PROMPT:
Write out every line of the data below exactly as given.

RECORDS FOR THE TASK:
=== Begin Enclosure ===

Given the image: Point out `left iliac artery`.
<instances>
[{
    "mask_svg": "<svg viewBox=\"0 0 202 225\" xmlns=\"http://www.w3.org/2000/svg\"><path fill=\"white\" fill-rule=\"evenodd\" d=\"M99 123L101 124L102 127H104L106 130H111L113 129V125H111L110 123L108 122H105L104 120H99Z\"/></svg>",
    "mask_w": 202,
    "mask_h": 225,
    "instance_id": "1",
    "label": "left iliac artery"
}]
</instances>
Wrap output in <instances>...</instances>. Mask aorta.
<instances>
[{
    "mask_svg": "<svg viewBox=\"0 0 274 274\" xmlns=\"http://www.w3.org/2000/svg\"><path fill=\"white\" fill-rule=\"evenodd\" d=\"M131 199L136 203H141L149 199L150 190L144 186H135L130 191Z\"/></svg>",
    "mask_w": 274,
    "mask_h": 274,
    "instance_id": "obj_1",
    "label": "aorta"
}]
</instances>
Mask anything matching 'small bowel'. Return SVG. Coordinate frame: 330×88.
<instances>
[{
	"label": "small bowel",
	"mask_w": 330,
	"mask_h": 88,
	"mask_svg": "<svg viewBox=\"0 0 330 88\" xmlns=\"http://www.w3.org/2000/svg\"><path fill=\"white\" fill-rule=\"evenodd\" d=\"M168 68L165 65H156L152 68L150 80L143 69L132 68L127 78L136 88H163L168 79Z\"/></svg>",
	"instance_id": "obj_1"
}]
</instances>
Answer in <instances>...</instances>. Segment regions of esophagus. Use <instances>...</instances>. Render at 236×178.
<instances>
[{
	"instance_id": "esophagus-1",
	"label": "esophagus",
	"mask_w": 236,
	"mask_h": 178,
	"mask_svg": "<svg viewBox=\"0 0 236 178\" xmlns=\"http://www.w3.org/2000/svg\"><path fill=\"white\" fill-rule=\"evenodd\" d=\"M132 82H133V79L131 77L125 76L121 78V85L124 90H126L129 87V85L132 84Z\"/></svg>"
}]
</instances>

=== End Enclosure ===

ANSWER BOX:
Given the image: Point out `left iliac artery`.
<instances>
[{
    "mask_svg": "<svg viewBox=\"0 0 202 225\" xmlns=\"http://www.w3.org/2000/svg\"><path fill=\"white\" fill-rule=\"evenodd\" d=\"M99 123L101 124L102 127H104L106 130H111L113 129V125H111L110 123L108 122H105L104 120H99Z\"/></svg>",
    "mask_w": 202,
    "mask_h": 225,
    "instance_id": "1",
    "label": "left iliac artery"
}]
</instances>
Wrap output in <instances>...</instances>. Mask aorta.
<instances>
[{
    "mask_svg": "<svg viewBox=\"0 0 274 274\" xmlns=\"http://www.w3.org/2000/svg\"><path fill=\"white\" fill-rule=\"evenodd\" d=\"M131 199L136 203H141L149 199L150 190L144 186H135L130 191Z\"/></svg>",
    "mask_w": 274,
    "mask_h": 274,
    "instance_id": "obj_1",
    "label": "aorta"
}]
</instances>
Mask anything matching 'small bowel'. Return SVG. Coordinate frame: 330×88.
<instances>
[{
	"label": "small bowel",
	"mask_w": 330,
	"mask_h": 88,
	"mask_svg": "<svg viewBox=\"0 0 330 88\" xmlns=\"http://www.w3.org/2000/svg\"><path fill=\"white\" fill-rule=\"evenodd\" d=\"M168 68L165 65H156L152 68L150 80L143 69L132 68L127 78L136 88H163L168 79Z\"/></svg>",
	"instance_id": "obj_1"
}]
</instances>
Answer in <instances>...</instances>. Segment regions of esophagus. Use <instances>...</instances>. Render at 236×178.
<instances>
[{
	"instance_id": "esophagus-1",
	"label": "esophagus",
	"mask_w": 236,
	"mask_h": 178,
	"mask_svg": "<svg viewBox=\"0 0 236 178\" xmlns=\"http://www.w3.org/2000/svg\"><path fill=\"white\" fill-rule=\"evenodd\" d=\"M132 82H133V79L131 77L125 76L121 78V85L124 90H126L129 87V85L132 84Z\"/></svg>"
}]
</instances>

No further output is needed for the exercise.